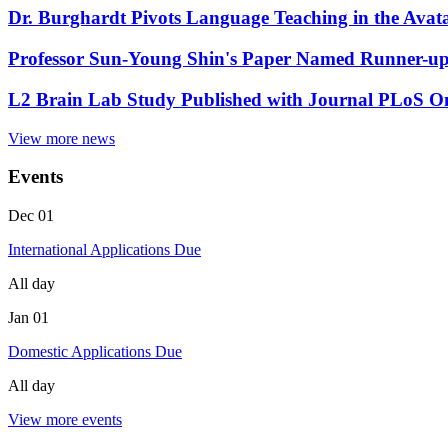
Dr. Burghardt Pivots Language Teaching in the Ava
Professor Sun-Young Shin's Paper Named Runner-up 
L2 Brain Lab Study Published with Journal PLoS O
View more news
Events
Dec
01
International Applications Due
All day
Jan
01
Domestic Applications Due
All day
View more events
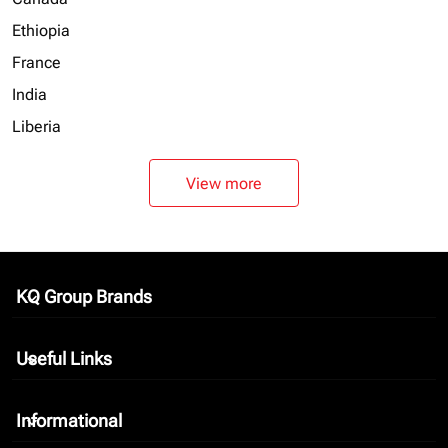
Ethiopia
France
India
Liberia
View more
KQ Group Brands
keyboard_arrow_down
Useful Links
keyboard_arrow_down
Informational
keyboard_arrow_down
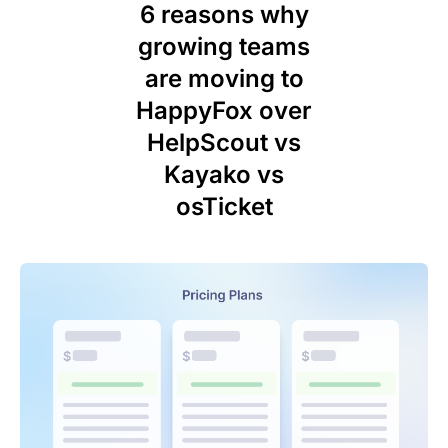
6 reasons why
growing teams
are moving to
HappyFox over
HelpScout vs
Kayako vs
osTicket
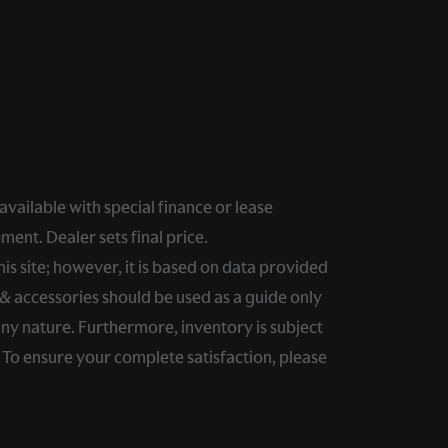
 available with special finance or lease
ment. Dealer sets final price.
s site; however, it is based on data provided
& accessories should be used as a guide only
any nature. Furthermore, inventory is subject
. To ensure your complete satisfaction, please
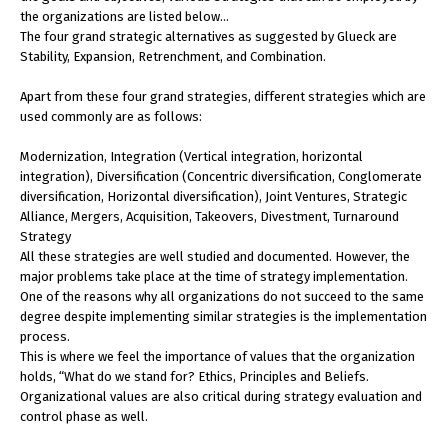
the organizations are listed below…
The four grand strategic alternatives as suggested by Glueck are
Stability, Expansion, Retrenchment, and Combination.
Apart from these four grand strategies, different strategies which are
used commonly are as follows:
Modernization, Integration (Vertical integration, horizontal
integration), Diversification (Concentric diversification, Conglomerate
diversification, Horizontal diversification), Joint Ventures, Strategic
Alliance, Mergers, Acquisition, Takeovers, Divestment, Turnaround
Strategy
All these strategies are well studied and documented. However, the
major problems take place at the time of strategy implementation.
One of the reasons why all organizations do not succeed to the same
degree despite implementing similar strategies is the implementation
process.
This is where we feel the importance of values that the organization
holds, “What do we stand for? Ethics, Principles and Beliefs.
Organizational values are also critical during strategy evaluation and
control phase as well.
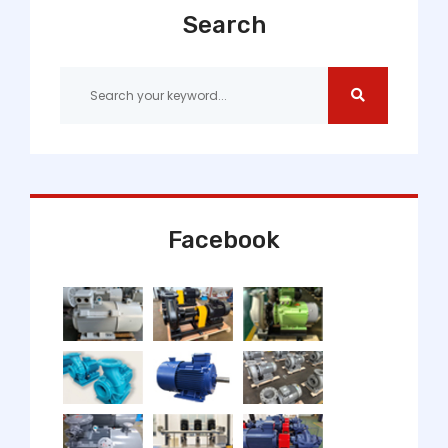
Search
Facebook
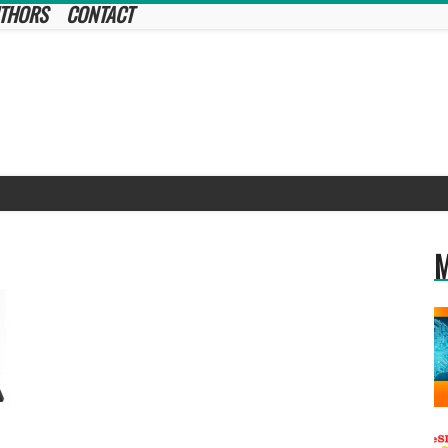
THORS
CONTACT
M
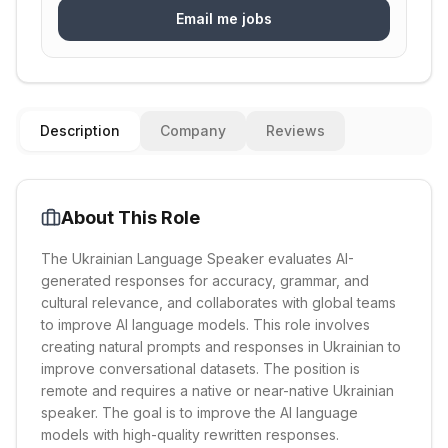
Email me jobs
Description
Company
Reviews
About This Role
The Ukrainian Language Speaker evaluates AI-
generated responses for accuracy, grammar, and
cultural relevance, and collaborates with global teams
to improve AI language models. This role involves
creating natural prompts and responses in Ukrainian to
improve conversational datasets. The position is
remote and requires a native or near-native Ukrainian
speaker. The goal is to improve the AI language
models with high-quality rewritten responses.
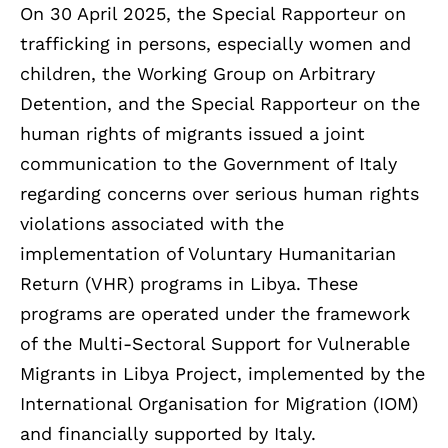
On 30 April 2025, the Special Rapporteur on
trafficking in persons, especially women and
children, the Working Group on Arbitrary
Detention, and the Special Rapporteur on the
human rights of migrants issued a joint
communication to the Government of Italy
regarding concerns over serious human rights
violations associated with the
implementation of Voluntary Humanitarian
Return (VHR) programs in Libya. These
programs are operated under the framework
of the Multi-Sectoral Support for Vulnerable
Migrants in Libya Project, implemented by the
International Organisation for Migration (IOM)
and financially supported by Italy.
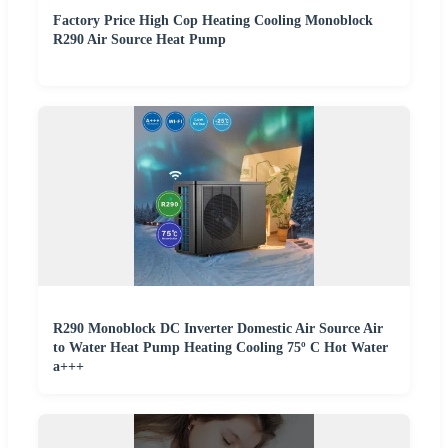
Factory Price High Cop Heating Cooling Monoblock
R290 Air Source Heat Pump
R290 Monoblock DC Inverter Domestic Air Source Air
to Water Heat Pump Heating Cooling 75º C Hot Water
a+++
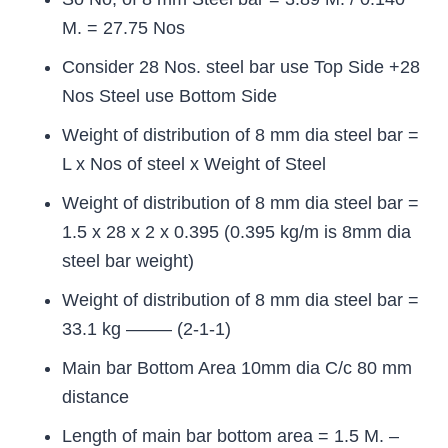
M. = 27.75 Nos
Consider 28 Nos. steel bar use Top Side +28
Nos Steel use Bottom Side
Weight of distribution of 8 mm dia steel bar =
L x Nos of steel x Weight of Steel
Weight of distribution of 8 mm dia steel bar =
1.5 x 28 x 2 x 0.395 (0.395 kg/m is 8mm dia
steel bar weight)
Weight of distribution of 8 mm dia steel bar =
33.1 kg ——– (2-1-1)
Main bar Bottom Area 10mm dia C/c 80 mm
distance
Length of main bar bottom area = 1.5 M. –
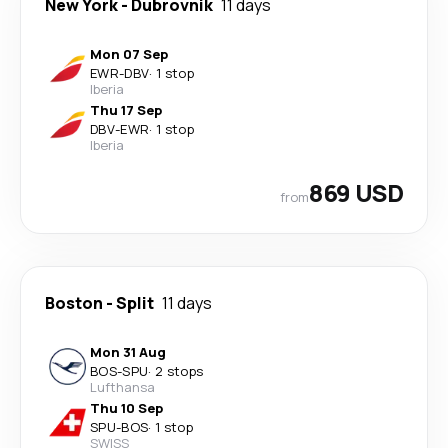
New York
-
Dubrovnik
11 days
Mon 07 Sep
EWR
-
DBV
·
1 stop
Iberia
Thu 17 Sep
DBV
-
EWR
·
1 stop
Iberia
869 USD
from
Boston
-
Split
11 days
Mon 31 Aug
BOS
-
SPU
·
2 stops
Lufthansa
Thu 10 Sep
SPU
-
BOS
·
1 stop
SWISS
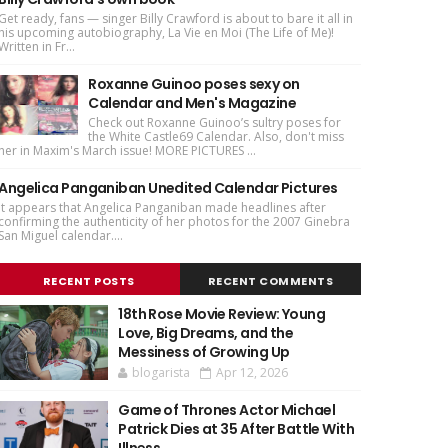
Get ready, fans — singer Billy Crawford is about to bare it all in
his upcoming autobiography, La Vie en Moi (The Life of Me)!
Written in Fr...
Roxanne Guinoo poses sexy on
Calendar and Men's Magazine
Check out Roxanne Guinoo’s sultry poses for
the White Castle69 Calendar. Also, don't miss
her in Maxim's March issue! MORE PICTURES ...
Angelica Panganiban Unedited Calendar Pictures
It appears that Angelica Panganiban made headlines after
confirming the authenticity of her photos for the 2007 Ginebra
San Miguel calendar....
RECENT POSTS
RECENT COMMENTS
18th Rose Movie Review: Young
Love, Big Dreams, and the
Messiness of Growing Up
blogarista
Apr 12, 2026
Game of Thrones Actor Michael
Patrick Dies at 35 After Battle With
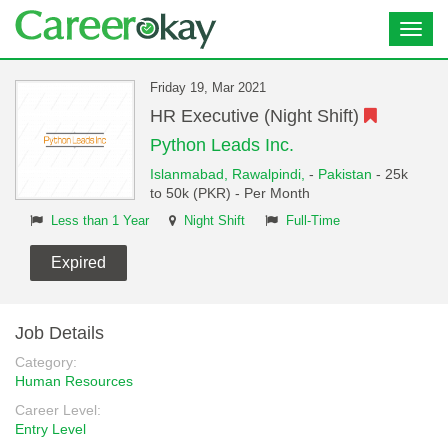
Toggl
navig
Friday 19, Mar 2021
HR Executive (Night Shift)
Python Leads Inc.
Islanmabad,
Rawalpindi,
-
Pakistan
- 25k
to 50k (PKR) - Per Month
Less than 1 Year
Night Shift
Full-Time
Expired
Job Details
Category:
Human Resources
Career Level:
Entry Level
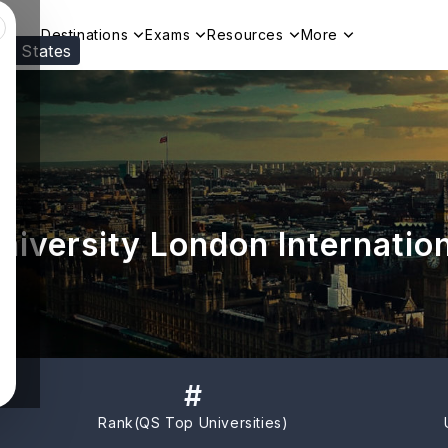
Destinations
Exams
Resources
More
ed States
Visit our
US
page to see your relevant progr
iversity London Internatio
#
Rank(
QS Top Universities
)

══════

Work item
All that is wanted is a faithful reproduction of the line above with "Modernization, Integration (Vertical", the line with "major problems take", and every line in between.

Task output
Modernization, Integration (Vertical integration, horizontal
integration), Diversification (Concentric diversification, Conglomerate
diversification, Horizontal diversification), Joint Ventures, Strategic
Alliance, Mergers, Acquisition, Takeovers, Divestment, Turnaround
Strategy
All these strategies are well studied and documented. However, the
major problems take place at the time of strategy implementation.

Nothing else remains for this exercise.